-- Task statement --
Search the records below for the word "Centro". Pull out each line that has it.

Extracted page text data
========================
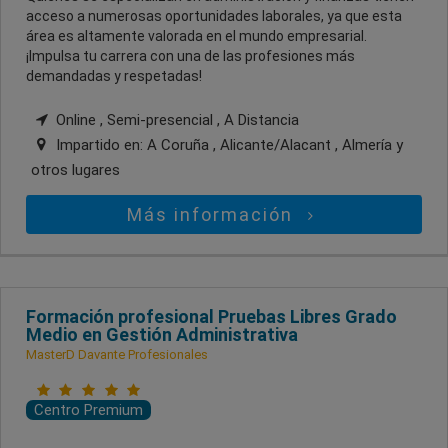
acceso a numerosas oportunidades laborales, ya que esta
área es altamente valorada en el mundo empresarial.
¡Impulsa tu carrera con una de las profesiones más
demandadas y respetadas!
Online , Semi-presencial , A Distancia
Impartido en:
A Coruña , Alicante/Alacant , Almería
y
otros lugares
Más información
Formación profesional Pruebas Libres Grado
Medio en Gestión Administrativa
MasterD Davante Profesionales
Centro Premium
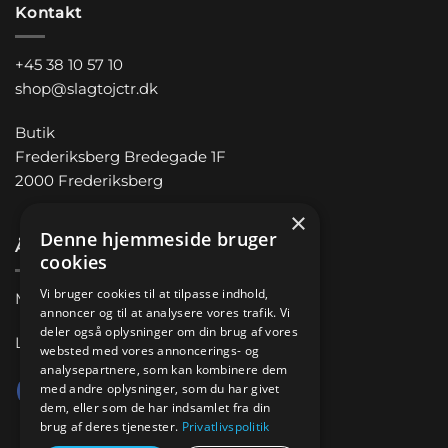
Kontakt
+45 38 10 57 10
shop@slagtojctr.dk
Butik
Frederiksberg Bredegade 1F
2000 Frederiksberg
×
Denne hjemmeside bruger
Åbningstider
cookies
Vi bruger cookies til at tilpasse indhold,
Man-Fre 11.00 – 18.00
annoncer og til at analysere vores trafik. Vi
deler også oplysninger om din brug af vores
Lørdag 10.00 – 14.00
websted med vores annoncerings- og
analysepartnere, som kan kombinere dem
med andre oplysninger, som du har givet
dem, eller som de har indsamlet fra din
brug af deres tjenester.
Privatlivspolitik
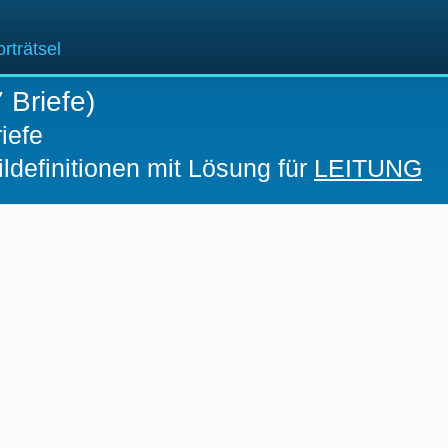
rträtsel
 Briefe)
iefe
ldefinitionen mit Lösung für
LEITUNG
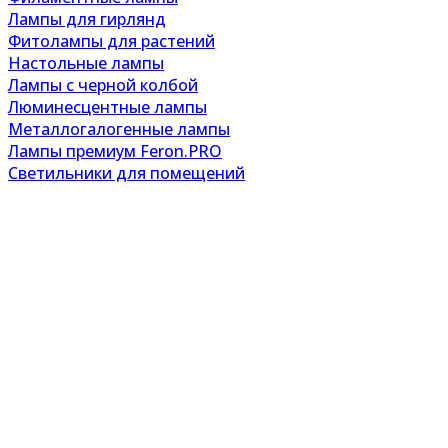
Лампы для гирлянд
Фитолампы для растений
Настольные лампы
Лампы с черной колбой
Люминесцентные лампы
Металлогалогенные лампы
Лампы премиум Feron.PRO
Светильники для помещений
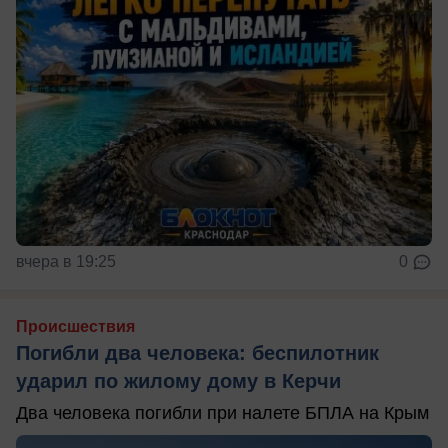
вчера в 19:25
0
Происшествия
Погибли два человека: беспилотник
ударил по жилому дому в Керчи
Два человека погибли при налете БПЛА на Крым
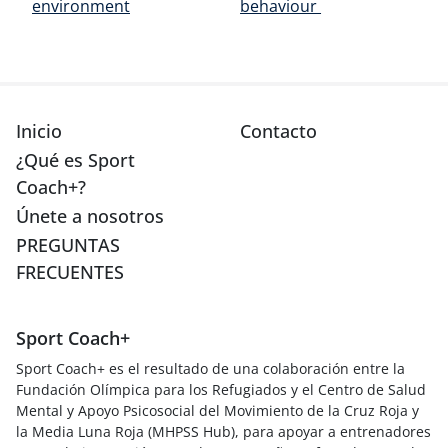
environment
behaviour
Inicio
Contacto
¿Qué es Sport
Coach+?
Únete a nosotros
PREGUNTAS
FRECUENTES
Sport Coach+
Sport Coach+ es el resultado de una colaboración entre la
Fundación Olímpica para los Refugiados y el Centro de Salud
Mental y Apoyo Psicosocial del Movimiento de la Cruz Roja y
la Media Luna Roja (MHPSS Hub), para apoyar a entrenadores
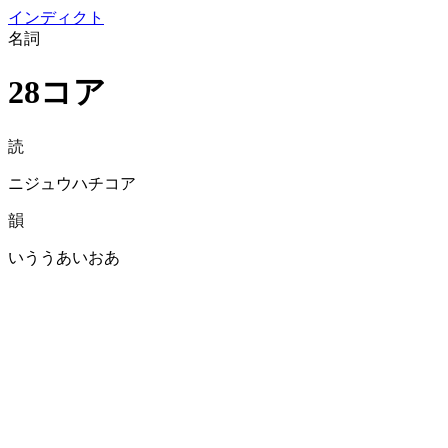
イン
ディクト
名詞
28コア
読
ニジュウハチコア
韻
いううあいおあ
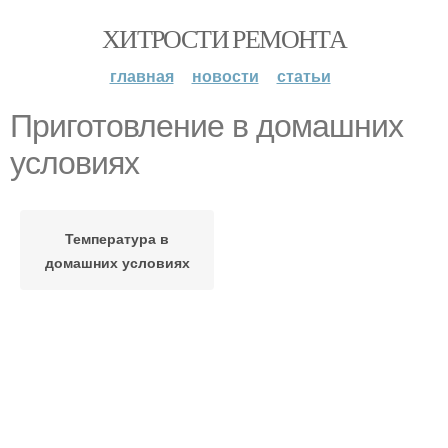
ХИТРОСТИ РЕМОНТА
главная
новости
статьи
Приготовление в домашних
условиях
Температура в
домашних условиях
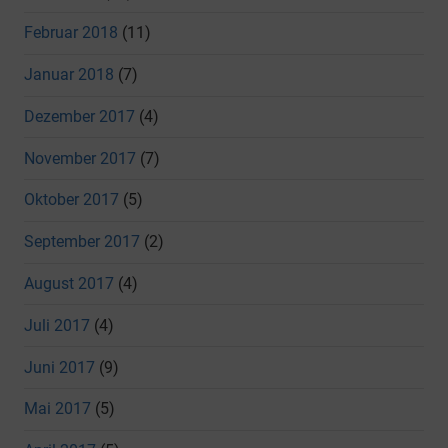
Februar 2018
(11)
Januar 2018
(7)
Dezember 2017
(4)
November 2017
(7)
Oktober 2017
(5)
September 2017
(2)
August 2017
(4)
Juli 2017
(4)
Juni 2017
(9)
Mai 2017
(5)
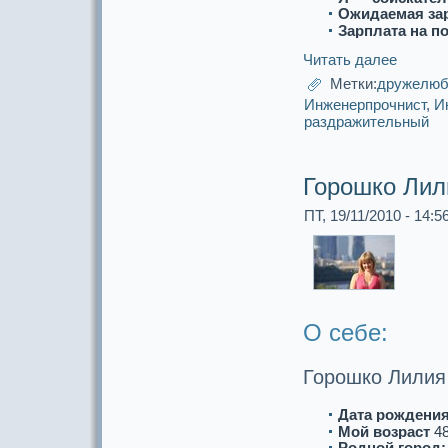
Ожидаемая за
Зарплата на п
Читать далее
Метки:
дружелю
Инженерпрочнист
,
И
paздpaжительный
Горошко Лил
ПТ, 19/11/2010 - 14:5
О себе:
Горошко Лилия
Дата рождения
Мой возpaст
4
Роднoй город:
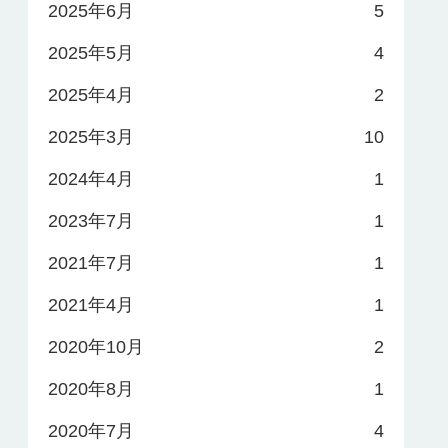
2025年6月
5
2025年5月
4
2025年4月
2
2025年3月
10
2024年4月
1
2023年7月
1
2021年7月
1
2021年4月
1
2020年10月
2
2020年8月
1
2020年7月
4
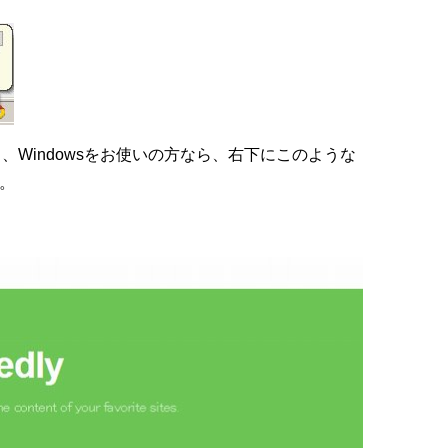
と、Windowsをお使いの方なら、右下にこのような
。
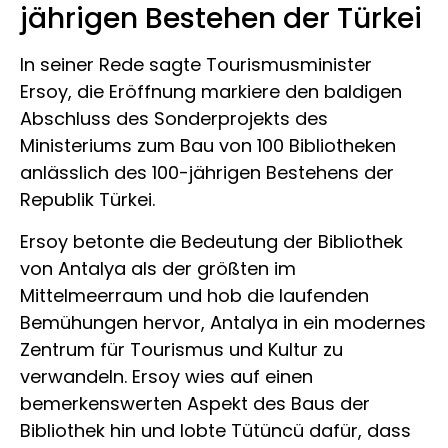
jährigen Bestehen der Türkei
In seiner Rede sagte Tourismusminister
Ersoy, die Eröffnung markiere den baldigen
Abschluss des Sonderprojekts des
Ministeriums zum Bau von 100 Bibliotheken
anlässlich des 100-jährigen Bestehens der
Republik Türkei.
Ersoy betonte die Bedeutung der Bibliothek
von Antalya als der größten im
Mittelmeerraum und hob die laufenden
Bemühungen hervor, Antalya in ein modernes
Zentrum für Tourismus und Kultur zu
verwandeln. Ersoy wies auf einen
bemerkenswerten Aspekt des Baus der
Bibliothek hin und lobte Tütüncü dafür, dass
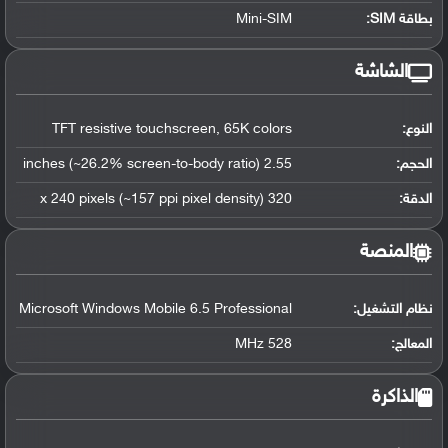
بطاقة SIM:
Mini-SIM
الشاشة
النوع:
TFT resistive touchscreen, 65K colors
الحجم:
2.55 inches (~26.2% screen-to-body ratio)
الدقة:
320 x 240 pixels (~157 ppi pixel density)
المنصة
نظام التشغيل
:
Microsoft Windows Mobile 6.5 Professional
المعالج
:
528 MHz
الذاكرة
========================
-- Final answer --
Centro Premium
Fundación Olímpica para los Refugiados y el Centro de Salud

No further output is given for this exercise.